The webmaster.py file implements an intelligent content analysis system that processes user input against brand guidelines and various brand-related data. Here's a detailed breakdown of its functionality:
Required packages:
pip install pymongo sentence-transformers textblob requests langchain langchain-google-genai transformers scikit-learn python-dotenv numpyCreate a .env file with the following variables:
MONGO_URI: MongoDB connection stringGROQ_API_KEY: Groq API keyGOOGLE_API_KEY: Google API key
-
Input Processing
- Takes brand ID and user text as input
- Preprocesses text for analysis
-
Sentiment Analysis
- Uses TextBlob for sentiment and subjectivity analysis
- Provides polarity and subjectivity scores
-
Text Embedding
- Utilizes SentenceTransformer ('all-MiniLM-L6-v2')
- Converts text into vector representations
-
Brand Data Retrieval
- Connects to MongoDB to fetch:
- Brand guidelines
- Brand adjectives
- Sector/subsector information
- Tonalities
- SEO keywords (branded and non-branded)
- Connects to MongoDB to fetch:
-
Context Processing
- Performs similarity search using vector embeddings
- Implements context filtering and fusion
- Applies metadata-based weighting for different content types
-
Intelligent Response Generation
- Uses LangChain with Google's Generative AI
- Incorporates brand context and guidelines
- Generates brand-aligned responses
-
preprocess(text: str) -> str- Purpose: Cleans and normalizes the input text
- Input: Raw text string
- Operations:
- Strips whitespace
- Converts to lowercase
- Truncates to max length (4096 characters)

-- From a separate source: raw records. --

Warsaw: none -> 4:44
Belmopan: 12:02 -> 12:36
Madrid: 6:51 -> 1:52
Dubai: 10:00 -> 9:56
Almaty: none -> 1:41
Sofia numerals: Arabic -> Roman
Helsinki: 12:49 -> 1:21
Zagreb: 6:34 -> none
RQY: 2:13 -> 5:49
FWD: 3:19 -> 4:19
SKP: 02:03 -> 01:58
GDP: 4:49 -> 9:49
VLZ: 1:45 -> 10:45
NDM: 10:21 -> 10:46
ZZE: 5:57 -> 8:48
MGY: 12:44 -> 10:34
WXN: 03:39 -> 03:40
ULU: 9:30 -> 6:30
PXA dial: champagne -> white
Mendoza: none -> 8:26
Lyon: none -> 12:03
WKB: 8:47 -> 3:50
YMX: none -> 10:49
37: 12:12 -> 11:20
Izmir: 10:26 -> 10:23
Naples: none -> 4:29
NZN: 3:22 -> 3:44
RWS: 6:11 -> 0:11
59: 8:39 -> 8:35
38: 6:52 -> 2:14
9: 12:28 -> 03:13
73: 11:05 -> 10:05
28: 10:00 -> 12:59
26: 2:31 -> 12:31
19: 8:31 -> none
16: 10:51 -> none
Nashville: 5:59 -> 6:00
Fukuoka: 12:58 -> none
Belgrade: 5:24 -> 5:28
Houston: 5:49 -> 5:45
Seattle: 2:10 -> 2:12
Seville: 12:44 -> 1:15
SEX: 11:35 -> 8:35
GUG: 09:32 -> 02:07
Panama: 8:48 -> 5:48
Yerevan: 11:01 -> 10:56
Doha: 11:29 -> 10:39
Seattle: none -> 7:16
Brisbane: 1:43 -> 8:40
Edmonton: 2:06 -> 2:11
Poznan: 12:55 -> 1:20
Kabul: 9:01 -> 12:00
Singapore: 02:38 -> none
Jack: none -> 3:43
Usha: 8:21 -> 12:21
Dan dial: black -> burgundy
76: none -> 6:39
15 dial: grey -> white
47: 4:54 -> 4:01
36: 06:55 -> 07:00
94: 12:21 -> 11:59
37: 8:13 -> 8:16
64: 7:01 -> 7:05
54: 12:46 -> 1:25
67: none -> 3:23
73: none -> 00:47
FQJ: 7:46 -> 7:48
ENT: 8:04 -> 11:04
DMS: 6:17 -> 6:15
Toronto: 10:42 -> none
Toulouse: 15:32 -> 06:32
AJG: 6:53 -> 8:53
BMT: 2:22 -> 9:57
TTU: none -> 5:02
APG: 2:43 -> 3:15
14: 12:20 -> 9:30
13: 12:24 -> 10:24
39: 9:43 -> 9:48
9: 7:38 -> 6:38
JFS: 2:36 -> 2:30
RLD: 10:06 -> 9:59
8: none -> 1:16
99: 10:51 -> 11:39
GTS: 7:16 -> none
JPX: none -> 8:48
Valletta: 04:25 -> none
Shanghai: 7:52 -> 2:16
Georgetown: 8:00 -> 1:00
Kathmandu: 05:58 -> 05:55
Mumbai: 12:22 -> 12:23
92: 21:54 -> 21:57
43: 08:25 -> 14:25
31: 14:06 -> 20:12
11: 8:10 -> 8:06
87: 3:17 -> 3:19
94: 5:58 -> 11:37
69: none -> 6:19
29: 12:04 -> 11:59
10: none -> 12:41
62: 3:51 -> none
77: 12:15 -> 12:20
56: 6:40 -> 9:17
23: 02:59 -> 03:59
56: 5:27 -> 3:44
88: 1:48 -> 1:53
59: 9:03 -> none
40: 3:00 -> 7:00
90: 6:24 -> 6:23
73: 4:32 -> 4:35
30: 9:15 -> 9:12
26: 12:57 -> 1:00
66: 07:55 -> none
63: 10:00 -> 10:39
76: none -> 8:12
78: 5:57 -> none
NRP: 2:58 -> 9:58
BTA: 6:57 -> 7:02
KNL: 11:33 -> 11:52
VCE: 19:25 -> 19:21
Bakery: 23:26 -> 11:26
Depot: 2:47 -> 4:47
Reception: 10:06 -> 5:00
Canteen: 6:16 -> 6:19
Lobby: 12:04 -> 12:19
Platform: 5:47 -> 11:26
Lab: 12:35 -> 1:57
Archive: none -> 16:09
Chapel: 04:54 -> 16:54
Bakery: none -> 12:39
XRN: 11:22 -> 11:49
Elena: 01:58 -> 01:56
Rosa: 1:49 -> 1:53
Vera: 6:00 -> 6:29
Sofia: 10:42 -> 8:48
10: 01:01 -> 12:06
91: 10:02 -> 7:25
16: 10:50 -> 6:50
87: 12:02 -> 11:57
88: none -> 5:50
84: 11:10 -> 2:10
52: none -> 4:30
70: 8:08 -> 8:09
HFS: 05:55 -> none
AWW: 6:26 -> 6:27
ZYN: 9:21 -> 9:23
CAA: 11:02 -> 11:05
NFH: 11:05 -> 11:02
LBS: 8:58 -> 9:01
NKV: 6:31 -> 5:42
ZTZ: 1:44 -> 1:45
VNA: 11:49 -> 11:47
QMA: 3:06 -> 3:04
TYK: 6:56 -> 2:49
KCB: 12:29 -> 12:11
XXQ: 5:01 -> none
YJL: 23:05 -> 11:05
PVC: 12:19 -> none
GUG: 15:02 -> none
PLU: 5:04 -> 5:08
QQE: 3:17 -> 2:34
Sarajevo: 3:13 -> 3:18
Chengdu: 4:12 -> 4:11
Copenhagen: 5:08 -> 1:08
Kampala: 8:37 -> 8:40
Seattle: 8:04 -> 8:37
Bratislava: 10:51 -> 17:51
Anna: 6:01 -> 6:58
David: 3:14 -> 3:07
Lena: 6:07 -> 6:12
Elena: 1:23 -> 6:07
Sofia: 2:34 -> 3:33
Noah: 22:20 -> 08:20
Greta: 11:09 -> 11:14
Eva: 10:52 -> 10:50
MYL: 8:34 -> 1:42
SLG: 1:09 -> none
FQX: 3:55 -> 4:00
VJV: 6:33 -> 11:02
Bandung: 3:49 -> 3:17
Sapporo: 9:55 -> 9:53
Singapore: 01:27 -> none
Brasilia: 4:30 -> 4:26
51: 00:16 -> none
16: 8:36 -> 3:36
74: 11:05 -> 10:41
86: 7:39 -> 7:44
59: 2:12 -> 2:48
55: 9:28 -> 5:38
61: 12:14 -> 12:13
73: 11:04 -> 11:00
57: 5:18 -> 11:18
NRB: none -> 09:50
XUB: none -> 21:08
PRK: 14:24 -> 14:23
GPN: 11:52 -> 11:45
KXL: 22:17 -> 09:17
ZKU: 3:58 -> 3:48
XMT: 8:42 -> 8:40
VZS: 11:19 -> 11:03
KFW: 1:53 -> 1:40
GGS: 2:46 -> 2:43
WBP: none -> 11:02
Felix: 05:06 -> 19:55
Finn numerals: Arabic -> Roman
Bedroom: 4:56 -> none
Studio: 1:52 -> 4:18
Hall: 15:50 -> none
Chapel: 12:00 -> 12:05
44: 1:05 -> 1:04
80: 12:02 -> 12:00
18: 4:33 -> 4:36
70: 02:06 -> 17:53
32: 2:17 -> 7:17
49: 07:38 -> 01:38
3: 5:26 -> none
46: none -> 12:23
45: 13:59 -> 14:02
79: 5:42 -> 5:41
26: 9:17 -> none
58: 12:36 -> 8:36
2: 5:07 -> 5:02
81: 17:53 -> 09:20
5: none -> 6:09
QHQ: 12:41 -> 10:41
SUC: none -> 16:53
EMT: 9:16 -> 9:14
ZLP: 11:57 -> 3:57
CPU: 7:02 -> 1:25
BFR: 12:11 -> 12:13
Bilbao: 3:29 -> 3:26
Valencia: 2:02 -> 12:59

- Returns: Cleaned and normalized text
-
analyze_sentiment(text)- Purpose: Analyzes the emotional tone of text
- Input: Preprocessed text
- Operations:
- Uses TextBlob for analysis
- Calculates polarity (-1 to 1)
- Measures subjectivity (0 to 1)
- Returns: Tuple of (sentiment_polarity, subjectivity)
-
fetch_brand_data(brand_id)- Purpose: Retrieves all brand-related information from MongoDB
- Input: Brand ID (string)
- Operations:
- Fetches brand guidelines
- Retrieves brand adjectives
- Gets sector/subsector information
- Collects tonalities
- Gathers SEO keywords
- Returns: Dictionary containing all brand data
-
similarity_search(query_embedding: np.ndarray, data: List[str], top_k: int = 5) -> List[Tuple[float, str]]- Purpose: Finds semantically similar content
- Input:
- query_embedding: Vector representation of query
- data: List of text items to search through
- top_k: Number of results to return (default: 5)
- Operations:
- Calculates cosine similarity
- Ranks results by similarity score
- Returns: List of (score, text) tuples
-
filter_and_fuse(user_embedding: np.ndarray, brand_data: Dict[str, List[str]], sentiment: float) -> Dict[str, List[str]]- Purpose: Combines and ranks different types of brand content
- Input:
- user_embedding: Vector of user input
- brand_data: Dictionary of brand information
- sentiment: Sentiment score
- Operations:
- Applies importance weights to different content types
- Adjusts scores based on sentiment alignment
- Ranks and filters content
- Returns: Dictionary of ranked and filtered content
-
generate_response(fused_results: Dict[str, List[str]], user_text: str, sentiment: float) -> str- Purpose: Creates final AI response using LangChain
- Input:
- fused_results: Processed brand context
- user_text: Original user input
- sentiment: Calculated sentiment score
- Operations:
- Constructs context-aware prompt
- Uses Google's Generative AI
- Applies brand guidelines
- Returns: Brand-aligned response text
The script prompts for:
- Brand ID
- User text input
It then processes the input through multiple stages to generate brand-aligned content recommendations.